Our day started at 11.30, with an interesting hangover crushing us. We all were fucked –in general-, but Adri was worse. Sergeant Téllez was an authentic zombie. We left the hotel and went to the streets looking for some repairing meal. Feta cheese again. Cheap & tasty. On Monday morning, the city is full of activity. People and cars everywhere. And 4 phantoms roaming. Of course, we wanted to do some sightseeing, so we took the car and went to the seafront. I parked in a forbidden place, but Adri (absolutely knocked) stood in the car while we were walking around there.
|The White Tower|
Thessaloniki is the second Greek city after Athens, and has a long (more than 2.000 years) and complex history. Macedonians, Romans, Byzantines, Ottomans… all them ruled the city along the time. The first big thing we saw was the White Tower (a prison during the Ottoman period), just beside the sea. We walked for almost an hour along the seafront, and took some photos around Alexander The Great and his statue.
|Josemi in Thessaloniki's seafront|
|Sgt. Téllez protecting the car with bravery|
The day was really grey, and our heads absolutely black. Strange fruits in a nearby park captured our attention more than the historic remains of the city. Those fruits –fuck! What were they??- were really intriguing for 3 dummies like us. They were green and with strange smell and touch. We finally decided to use them to play baseball, and was quite funny. Once back in the reality, we remembered that a dying Sergeant Téllez was alone in the car, and he had no way to phone us if necessary. Shit! We went back and fortunately the car was there with a body inside, and there wasn’t a paper on the windscreen. But what would have happened if the police had come? Nobody knows, but I’m sure that Sgt. Téllez would have done it right. He is a soldier, used to be in the frontline! Later, we tried to visit other parts of the city, going there by car. The traffic was horrible and we were stucked most of the time. We only could see some old churches, interesting, but completely surrounded by new and ugly buildings! Driving around there was stressing and we couldn’t even find a place to park! Result: Way Back to Bulgaria around 2 PM. Highway direction North. We only stopped to have a coffee –beer for Ronnie- in a Greek village, the rest of the trip was calm.

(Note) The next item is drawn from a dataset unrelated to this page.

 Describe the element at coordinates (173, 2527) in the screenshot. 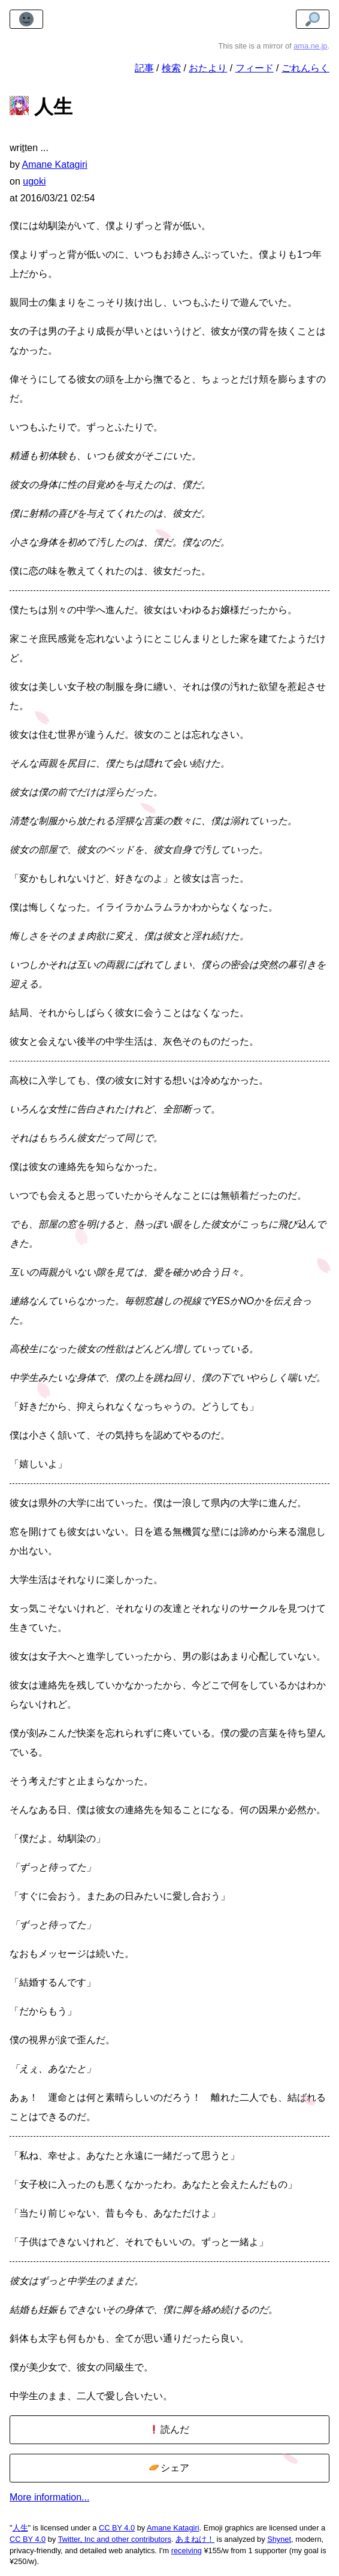 I see `Amane Katagiri` at that location.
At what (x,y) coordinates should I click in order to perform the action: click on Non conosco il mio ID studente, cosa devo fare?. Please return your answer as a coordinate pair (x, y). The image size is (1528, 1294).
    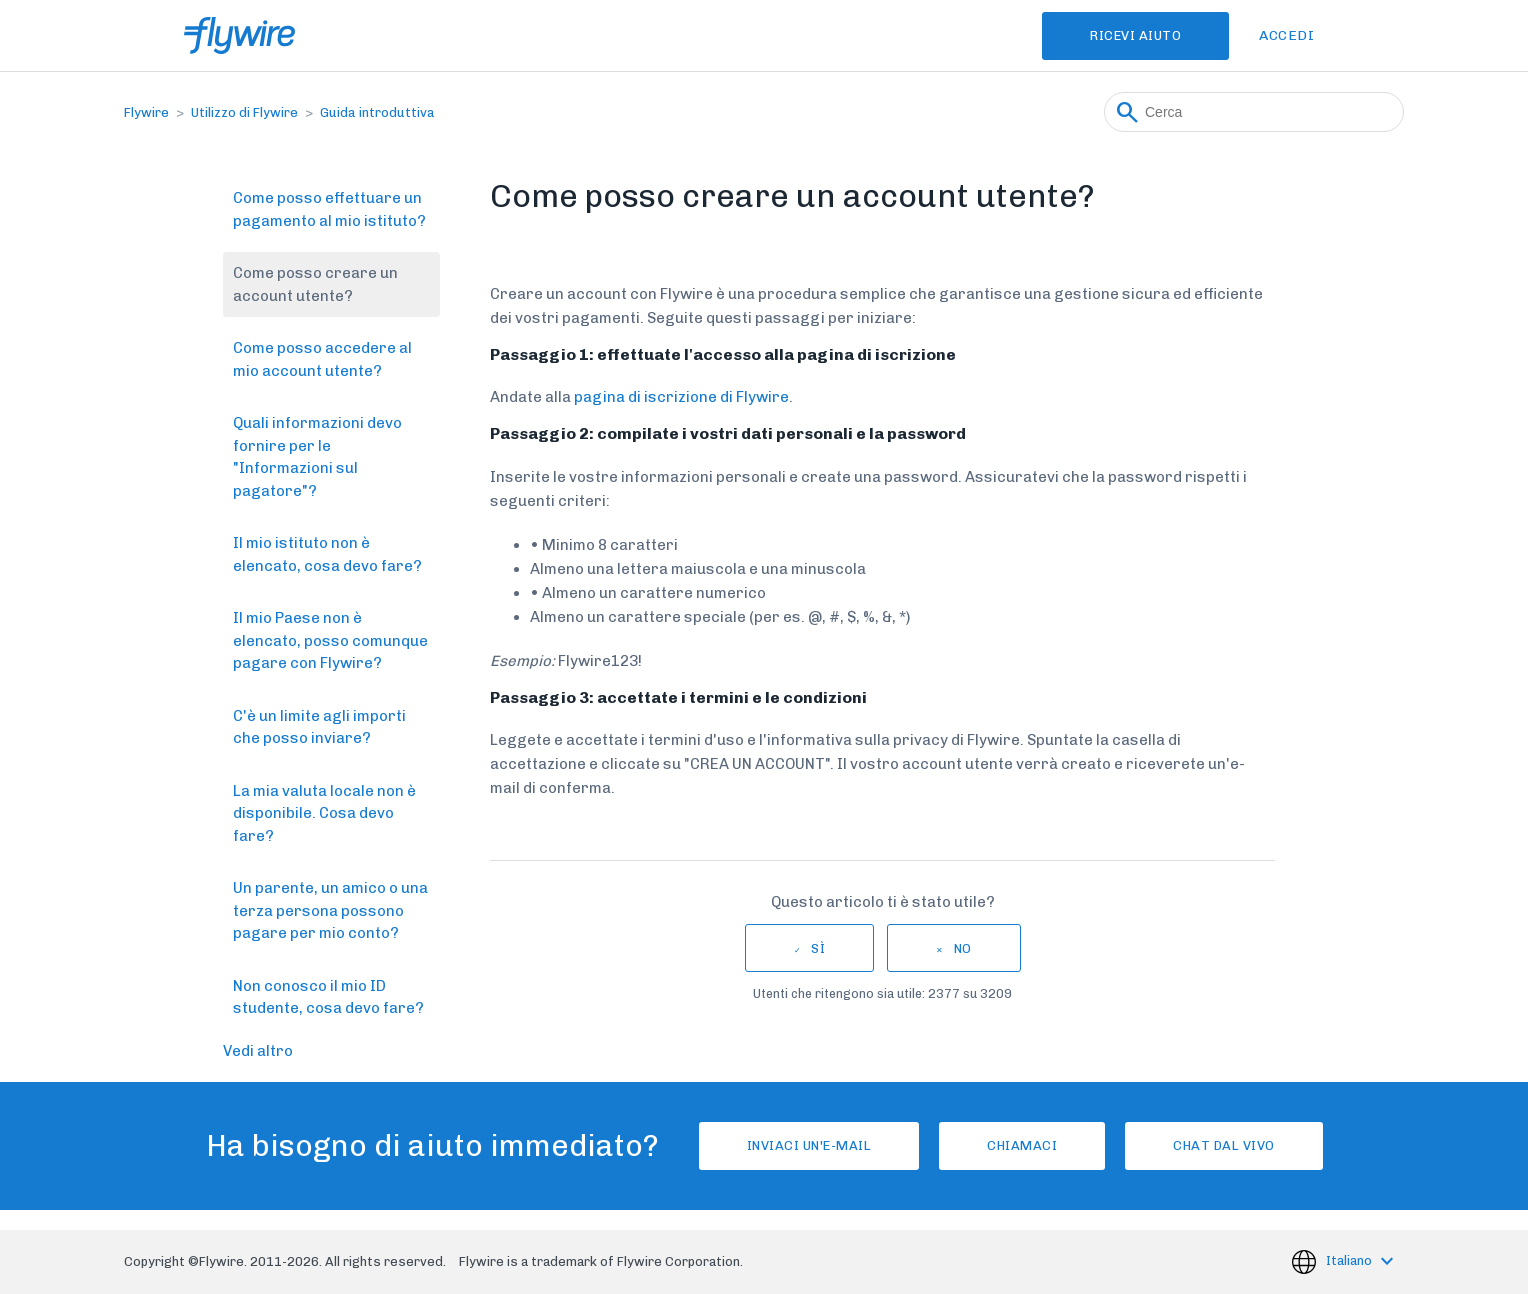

|Yes! We're spanish! But don't worry, we are not dangerous!|
Once in Bulgarian lands, 10 km past Dupnitsa the car engine suddenly stopped. What the fuck? I parked in the verge as I could. What happened?? I was afraid of it… No petrol!! Well, at least it wasn’t a breakdown. The car hasn’t pilot light for this matter, and I forgot to check the meter…
-“Ok, ok… let’s go to do something before darkness. I’ll try to do hitchhiking and go back to Dupnitsa for some petrol”, said Ronnie. He tried it for a while and nobody stopped. The isolated place where we were didn’t help him. Just in case, I started to walk the way back to the village. 20 minutes and a few kilometers after, a car stopped for me. There were Ronnie and two gypsies in a very old car. They spoke some spanish because had been working in Spain, in the country. Once in the petrol-station, Ronnie said me that things like these proof that, in the end, poor people usually are the most humane. Nobody stopped except them.
|Not again!! :)|
We bought a bottle of water and filled it with petrol. A rich couple in the other side of the road was “assaulted” by us, and they -of course- had to accept us in their car. Way back to the Golf and Adri-Josemi. 1,5 litres of petrol and another return to the petrol-station in Dupnitsa to fill up the tank. We arrived Sofia around 8 PM, really tired, but happy after all! The Greek experience had been good, varied and intense! Unforgettable trip!